The output loop in main
will overrun the array y
There is a type mismatch in one of the assignments
In the remove
method, there is a variable that has not been initialized before being used
There are multiple options to delete, which is not supported by the function
There is no error in the code
There is a type mismatch in one of the assignments
The problematic line is this one:
int[] y = remove(x,4);
Notice that the variable y is defined as an array. Now, it is tempting to think (without looking too closely) that the remove
method returns the array after the removal has been accomplished; however, this is not how the logic works in the remove
method. Instead, it returns a boolean indicating whether or not this removal was successful or not (i.e. it tells you whether or not it actually found the value). Therefore, you cannot make an assignment like the one above, for the two types are not the same. That is, y
is an integer array, while remove
returns a boolean value!
Example Question #7 : Program Analysis
public interface ServerInstance {
byte[] readBytes();
boolean writeBytes(byte[]b);
boolean wake();
boolean status();
void sleep();
}
public class MyHost implements ServerInstance {
boolean running = false;
public boolean wake() {
// Other logic code here...
return running;
}
public boolean status() {
// Other logic code here...
return running;
}
public byte[] readBytes() {
byte[] buffer = null;
// Other logic code here...
return buffer;
}
public void sleep() {
// Other logic code here...
running = false;
}
public byte[] writeBytes(byte[] b) {
// Other logic code here...
return b;
}
// Other methods...
}
What is the error in the code above?
The word extends
should be used, not implements
There is no error
The writeBytes
method is not properly defined
The sleep
method does not return anything
The readBytes
method initializes the variable buffer
to null
The writeBytes
method is not properly defined
When you implement an interface, all of the methods defined in that interface must be written in the class that is proposing to be such an implementation. (Or, if they are not implemented there, you need to involve abstract classes—but that is not our concern here.) The methods must match the prototypes proposed in the interface. In the example code, ServerInstance
has a method writeBytes
that returns a boolean value. However, the MyHost
class has implemented this method as returning a byte[]
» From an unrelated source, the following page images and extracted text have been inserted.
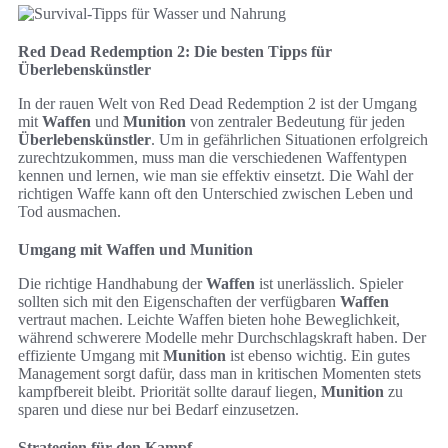
Red Dead Redemption 2: Die besten Tipps für
Überlebenskünstler
In der rauen Welt von Red Dead Redemption 2 ist der Umgang
mit
Waffen
und
Munition
von zentraler Bedeutung für jeden
Überlebenskünstler
. Um in gefährlichen Situationen erfolgreich
zurechtzukommen, muss man die verschiedenen Waffentypen
kennen und lernen, wie man sie effektiv einsetzt. Die Wahl der
richtigen Waffe kann oft den Unterschied zwischen Leben und
Tod ausmachen.
Umgang mit Waffen und Munition
Die richtige Handhabung der
Waffen
ist unerlässlich. Spieler
sollten sich mit den Eigenschaften der verfügbaren
Waffen
vertraut machen. Leichte Waffen bieten hohe Beweglichkeit,
während schwerere Modelle mehr Durchschlagskraft haben. Der
effiziente Umgang mit
Munition
ist ebenso wichtig. Ein gutes
Management sorgt dafür, dass man in kritischen Momenten stets
kampfbereit bleibt. Priorität sollte darauf liegen,
Munition
zu
sparen und diese nur bei Bedarf einzusetzen.
Strategien für den Kampf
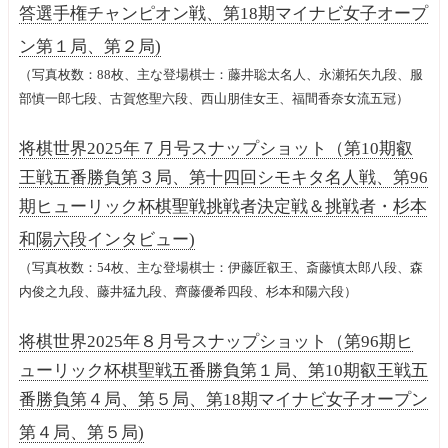
答選手権チャンピオン戦、第18期マイナビ女子オープ
ン第１局、第２局)
（写真枚数：88枚、主な登場棋士：藤井聡太名人、永瀬拓矢九段、服
部慎一郎七段、古賀悠聖六段、西山朋佳女王、福間香奈女流五冠）
将棋世界2025年７月号スナップショット（第10期叡
王戦五番勝負第３局、第十四回シモキタ名人戦、第96
期ヒューリック杯棋聖戦挑戦者決定戦＆挑戦者・杉本
和陽六段インタビュー)
（写真枚数：54枚、主な登場棋士：伊藤匠叡王、斎藤慎太郎八段、森
内俊之九段、藤井猛九段、齊藤優希四段、杉本和陽六段）
将棋世界2025年８月号スナップショット（第96期ヒ
ューリック杯棋聖戦五番勝負第１局、第10期叡王戦五
番勝負第４局、第５局、第18期マイナビ女子オープン
第４局、第５局)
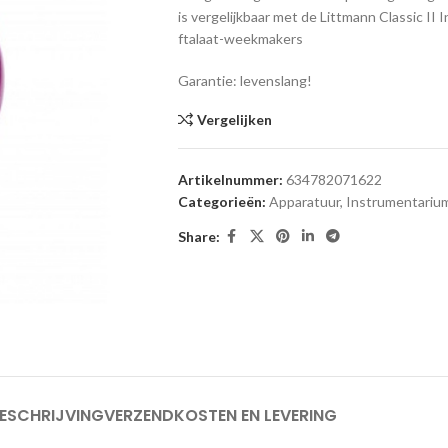
is vergelijkbaar met de Littmann Classic II I
ftalaat-weekmakers
Garantie: levenslang!
Vergelijken
Artikelnummer:
634782071622
Categorieën:
Apparatuur
,
Instrumentariu
Share:
ESCHRIJVING
VERZENDKOSTEN EN LEVERING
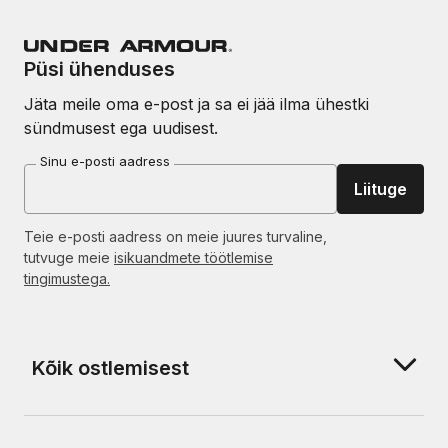
Püsi ühenduses
Jäta meile oma e-post ja sa ei jää ilma ühestki
sündmusest ega uudisest.
Sinu e-posti aadress
Liituge
Teie e-posti aadress on meie juures turvaline,
tutvuge meie
isikuandmete töötlemise
tingimustega.
Kõik ostlemisest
value. Since you cannot have different types of return values for methods with the same parameter set, Java interprets this as being the proposed implementation for writeBytes(byte[] b)
, and this method must return a boolean if MyHost
is to implement ServerInstance
.
Example Question #2 : Debugging
public static void foo() {
int x = 10; y = 21, z = 30;
int[] arr = null;
for(int i = 0; i < y; i+= 4) {
arr = new int[i / 5];
}
for(int i = 0; i < x; i++) {
arr[i] = z / i;
}
for(int i = 0; i < z; i++) {
arr[i] = z * i;
}
}
Which of the following lines of code will cause a compile-time
error?
arr[i] = z * i;
arr[i] = z / i;
None of these lines will cause a compile-time
error
arr = new int[i / 5];
int x = 10; y = 21, z = 30;
int x = 10; y = 21, z = 30;
An error in compilation occurs before any code even attempts to execute. Thus, it is primarily a syntactical error in the code. In the selection above, the line
int x = 10; y = 21, z = 30;
has a semicolon right after 10.
This causes an error in the code directly following on this, for the code
y = 21, z = 30;
is not valid Java code.
There are other errors in this code. arr[i] = z / i;
will cause a divide by 0 error when i is 0. Also, arr[i] = z * i;
will overrun the bounds of the array arr
. However, these are not compile-time errors—i.e. errors that occur before the code is even able to run!